(Dataset content)
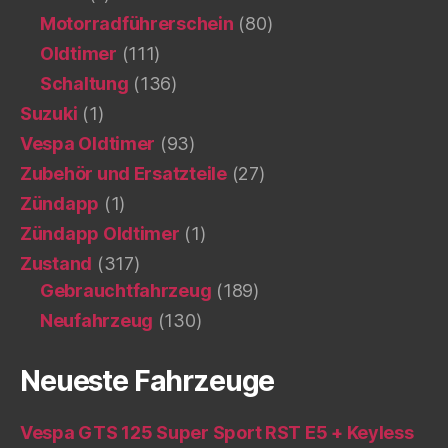
Motorradführerschein
(80)
Oldtimer
(111)
Schaltung
(136)
Suzuki
(1)
Vespa Oldtimer
(93)
Zubehör und Ersatzteile
(27)
Zündapp
(1)
Zündapp Oldtimer
(1)
Zustand
(317)
Gebrauchtfahrzeug
(189)
Neufahrzeug
(130)
Neueste Fahrzeuge
Vespa GTS 125 Super Sport RST E5 + Keyless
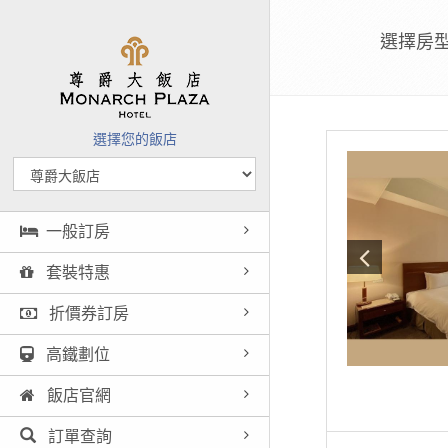
選擇房
選擇您的飯店
一般訂房
套裝特惠
折價券訂房
高鐵劃位
飯店官網
訂單查詢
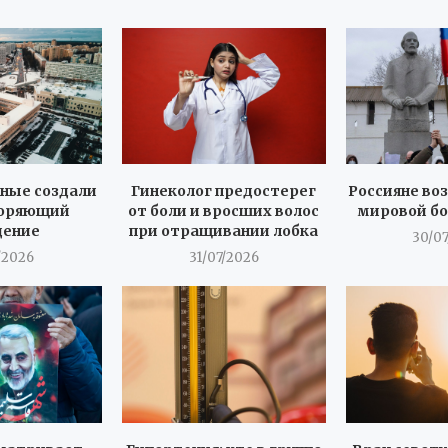
ёные создали
Гинеколог предостерег
Россияне во
коряющий
от боли и вросших волос
мировой бо
дение
при отращивании лобка
30/0
/2026
31/07/2026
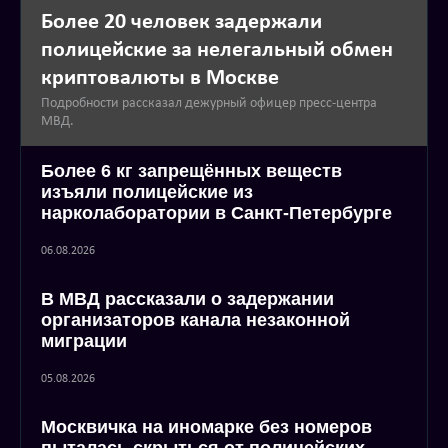
Более 20 человек задержали
полицейские за нелегальный обмен
криптовалюты в Москве
Подробности рассказал дежурный офицер пресс-центра
МВД.
Более 6 кг запрещённых веществ
изъяли полицейские из
нарколаборатории в Санкт-Петербурге
06.08.2026
В МВД рассказали о задержании
организаторов канала незаконной
миграции
05.08.2026
Москвичка на иномарке без номеров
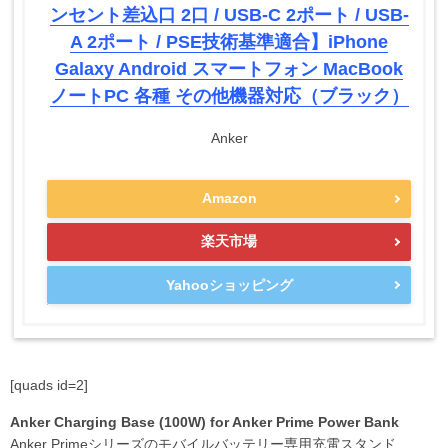
ンセント差込口 2口 / USB-C 2ポート / USB-
A 2ポート / PSE技術基準適合】iPhone
Galaxy Android スマートフォン MacBook
ノートPC 各種 その他機器対応（ブラック）
Anker
Amazon
楽天市場
Yahooショッピング
[quads id=2]
Anker Charging Base (100W) for Anker Prime Power Bank
Anker Primeシリーズのモバイルバッテリー専用充電スタンド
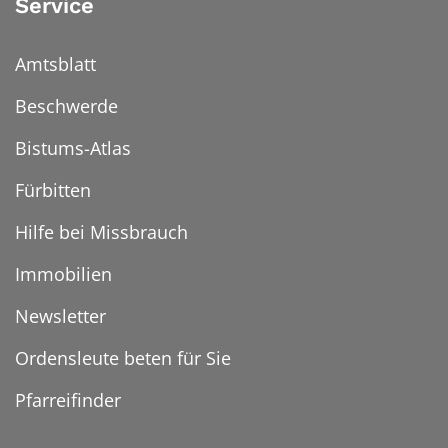
Service
Amtsblatt
Beschwerde
Bistums-Atlas
Fürbitten
Hilfe bei Missbrauch
Immobilien
Newsletter
Ordensleute beten für Sie
Pfarreifinder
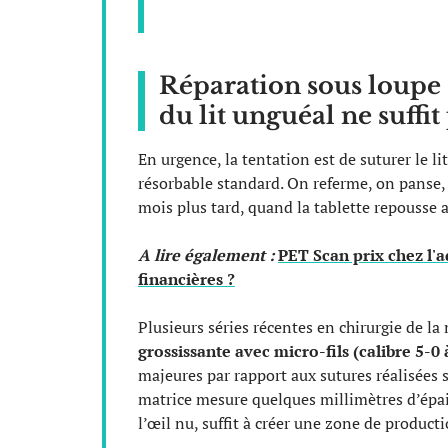
Réparation sous loupe 
du lit unguéal ne suffit
En urgence, la tentation est de suturer le lit
résorbable standard. On referme, on panse,
mois plus tard, quand la tablette repousse a
A lire également :
PET Scan prix chez l'ad
financières ?
Plusieurs séries récentes en chirurgie de 
grossissante avec micro-fils (calibre 5-0 
majeures par rapport aux sutures réalisées s
matrice mesure quelques millimètres d’épais
l’œil nu, suffit à créer une zone de produc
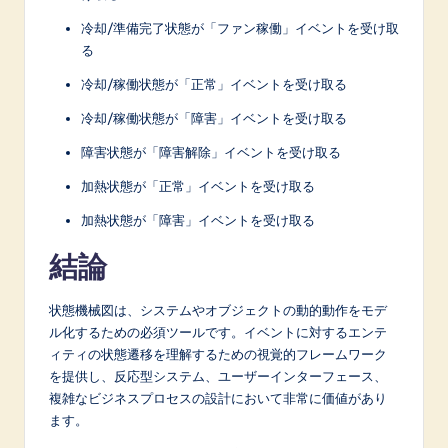
冷却/準備完了状態が「ファン稼働」イベントを受け取
る
冷却/稼働状態が「正常」イベントを受け取る
冷却/稼働状態が「障害」イベントを受け取る
障害状態が「障害解除」イベントを受け取る
加熱状態が「正常」イベントを受け取る
加熱状態が「障害」イベントを受け取る
結論
状態機械図は、システムやオブジェクトの動的動作をモデ
ル化するための必須ツールです。イベントに対するエンテ
ィティの状態遷移を理解するための視覚的フレームワーク
を提供し、反応型システム、ユーザーインターフェース、
複雑なビジネスプロセスの設計において非常に価値があり
ます。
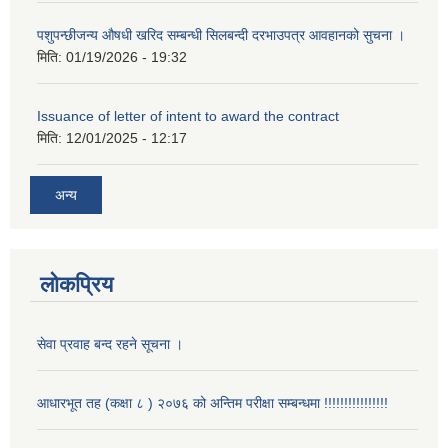
पशुपन्छीजन्य औषधी खरिद सम्बन्धी सिलबन्दी दरभाउपत्र आवहानको सुचना ।
मिति:
01/19/2026 - 19:32
Issuance of letter of intent to award the contract
मिति:
12/01/2025 - 12:17
अन्य
लोकप्रिय
सेवा प्रवाह बन्द रहने सूचना ।
आधारभूत तह (कक्षा ८ ) २०७६ को अन्तिम परीक्षा सम्बन्धमा !!!!!!!!!!!!!!!!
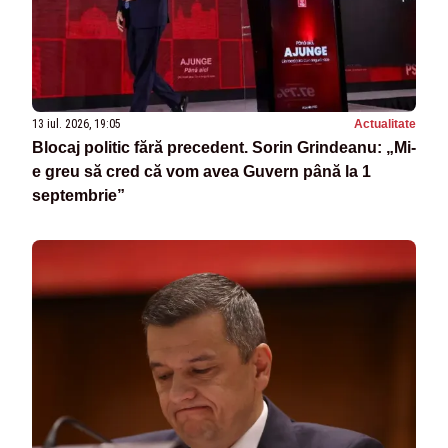
13 iul. 2026, 19:05
Actualitate
Blocaj politic fără precedent. Sorin Grindeanu: „Mi-
e greu să cred că vom avea Guvern până la 1
septembrie”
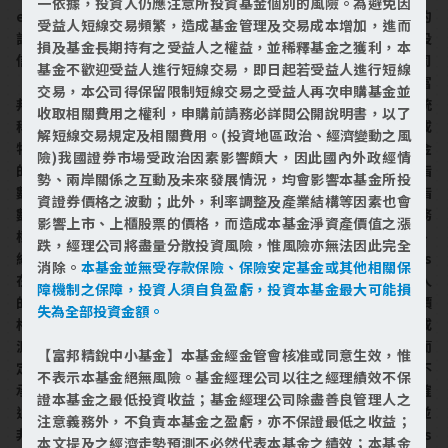
一依據，投資人仍應注意所投資基金個別的風險。為避免因
es® 是 Dow Jones Trademark Holdings LLC（Dow Jones）的
受益人短線交易頻繁，造成基金管理及交易成本增加，進而
註冊商標；這些商標已授權予SPDJI使用，並已從屬授權予富邦投
損及基金長期持有之受益人之權益，並稀釋基金之獲利，本
信用於特定用途。SPDJI、Dow Jones、S&P及其各自的附屬公司
基金不歡迎受益人進行短線交易，即日起若受益人進行短線
（統稱S&P Dow Jones Indices）均不保薦、擔保、銷售或推廣富
交易，本公司得保留限制短線交易之受益人再次申購基金並
邦投信的富邦標普500 ETF基金／富邦標普500指數型基金(以下統
收取相關費用之權利，申購前請務必詳閱公開說明書，以了
稱「基金」)。S&P Dow Jones Indices概不就一般投資於證券或
解短線交易規定及相關費用。(投資地區政治、經濟變動之風
特別投資於基金的合理性或指數追蹤一般市場表現的能力，向基金
險)我國證券市場受政治因素影響頗大，因此國內外政經情
的所有人或任何公眾成員做出任何明示或隱含的聲明或保證。就指
勢、兩岸關係之互動及未來發展情況，均會影響本基金所投
數而言，S&P Dow Jones Indices 與富邦投信的唯一關係，是指
資證券價格之波動；此外，利率調整及產業結構等因素也會
數及 S&P Dow Jones Indices和／或其許可人的特定商標、服務
影響上市、上櫃股票的價格，而造成本基金淨資產價值之漲
標章和／或商品名的授權。指數由S&P Dow Jones Indices確定、
跌，經理公司將盡量分散投資風險，惟風險亦無法因此完全
組成及測算，無需考慮富邦投信或基金。S&P Dow Jones Indices
消除。
本基金並無受存款保險、保險安定基金或其他相關保
在確定、組成或測算指數時概無義務考慮富邦投信或基金的所有人
障機制之保障，投資人須自負盈虧，投資本基金最大可能損
的需求。S&P Dow Jones Indices概不負責且不參與確定基金的價
失為全部投資金額。
格和數量，或是基金的發行或銷售時間，亦不負責且不參與確定或
測算相關公式以將基金轉換為現金、或退回或贖回基金（視情況而
【富邦精銳中小基金】本基金經金管會核准或同意生效，惟
定）。S&P Dow Jones Indices 就基金的經營、行銷或交易概不
不表示本基金絕無風險。基金經理公司以往之經理績效不保
承擔任何義務或法律責任。概不保證基於指數的投資產品能夠準確
證本基金之最低投資收益；基金經理公司除盡善良管理人之
追蹤指數表現或提供正投資回報。S&P Dow Jones Indices LLC並
注意義務外，不負責本基金之盈虧，亦不保證最低之收益；
非投資顧問。將某個證券納入指數並非S&P Dow Jones Indices
本文提及之經濟走勢預測不必然代表本基金之績效；本基金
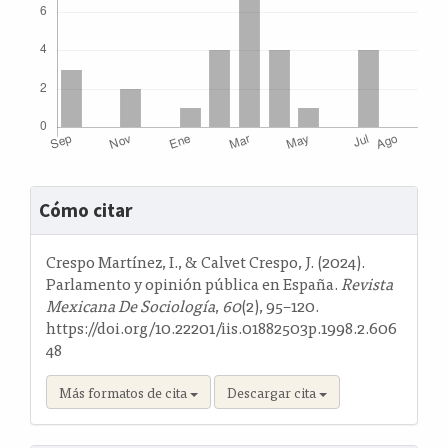
Detalles
Cómo citar
del
artículo
Crespo Martínez, I., & Calvet Crespo, J. (2024).
Parlamento y opinión pública en España.
Revista
Mexicana De Sociología
,
60
(2), 95–120.
https://doi.org/10.22201/iis.01882503p.1998.2.606
48
Más formatos de cita
Descargar cita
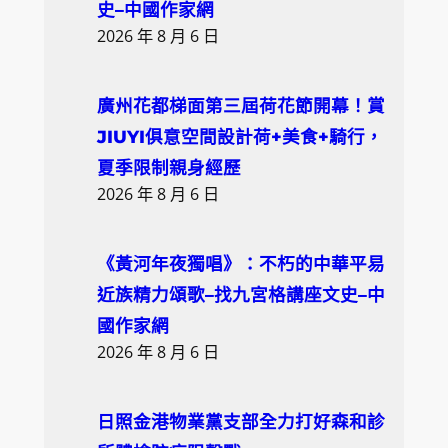
史–中國作家網
2026 年 8 月 6 日
廣州花都梯面第三屆荷花節開幕！賞
JIUYI俱意空間設計荷+美食+騎行，
夏季限制親身經歷
2026 年 8 月 6 日
《黃河年夜獨唱》：不朽的中華平易
近族精力頌歌–找九宮格講座文史–中
國作家網
2026 年 8 月 6 日
日照金港物業黨支部全力打好森和診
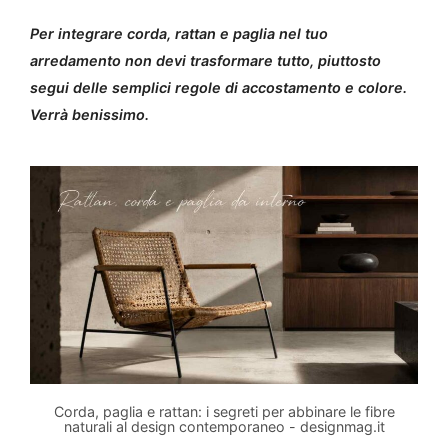
Per integrare corda, rattan e paglia nel tuo
arredamento non devi trasformare tutto, piuttosto
segui delle semplici regole di accostamento e colore.
Verrà benissimo.
Corda, paglia e rattan: i segreti per abbinare le fibre
naturali al design contemporaneo - designmag.it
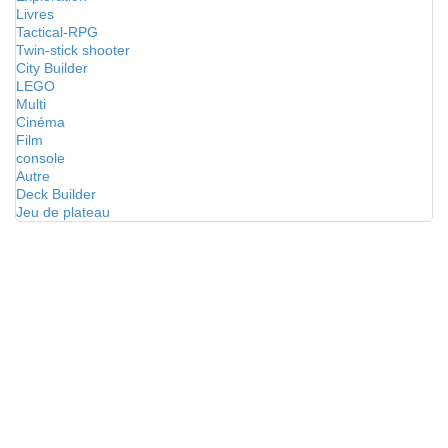
Livres
Tactical-RPG
Twin-stick shooter
City Builder
LEGO
Multi
Cinéma
Film
console
Autre
Deck Builder
Jeu de plateau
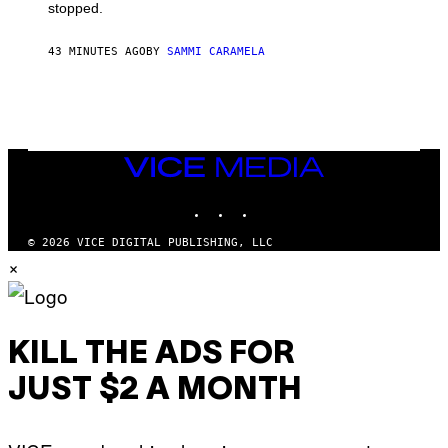
stopped.
43 MINUTES AGO
BY
SAMMI CARAMELA
VICE
MEDIA
INSTAGRAM
TIKTOK
YOUTUBE
© 2026 VICE DIGITAL PUBLISHING, LLC
×
KILL THE ADS FOR
JUST $2 A MONTH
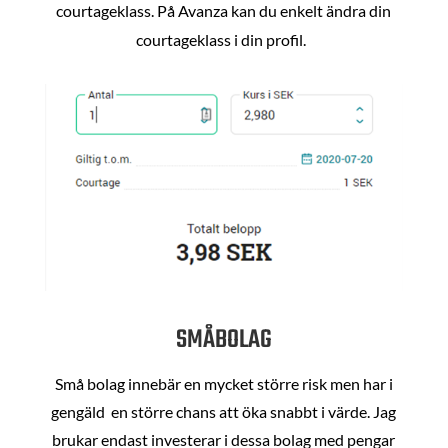
courtageklass. På Avanza kan du enkelt ändra din
courtageklass i din profil.
SMÅBOLAG
Små bolag innebär en mycket större risk men har i
gengäld en större chans att öka snabbt i värde. Jag
brukar endast investerar i dessa bolag med pengar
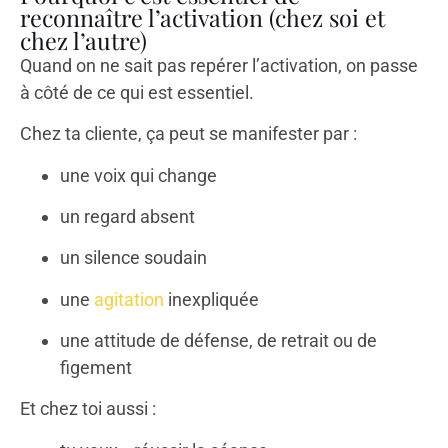
reconnaître l’activation (chez soi et
chez l’autre)
Quand on ne sait pas repérer l’activation, on passe
à côté de ce qui est essentiel.
Chez ta cliente, ça peut se manifester par :
une voix qui change
un regard absent
un silence soudain
une
agitation
inexpliquée
une attitude de défense, de retrait ou de
figement
Et chez toi aussi :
(End Dataset content)
_Aim of the exercise:_ Where a line of the data contains "稼働状態が", copy that line.

_Result of this task:_
冷却/稼働状態が「正常」イベントを受け取る
冷却/稼働状態が「障害」イベントを受け取る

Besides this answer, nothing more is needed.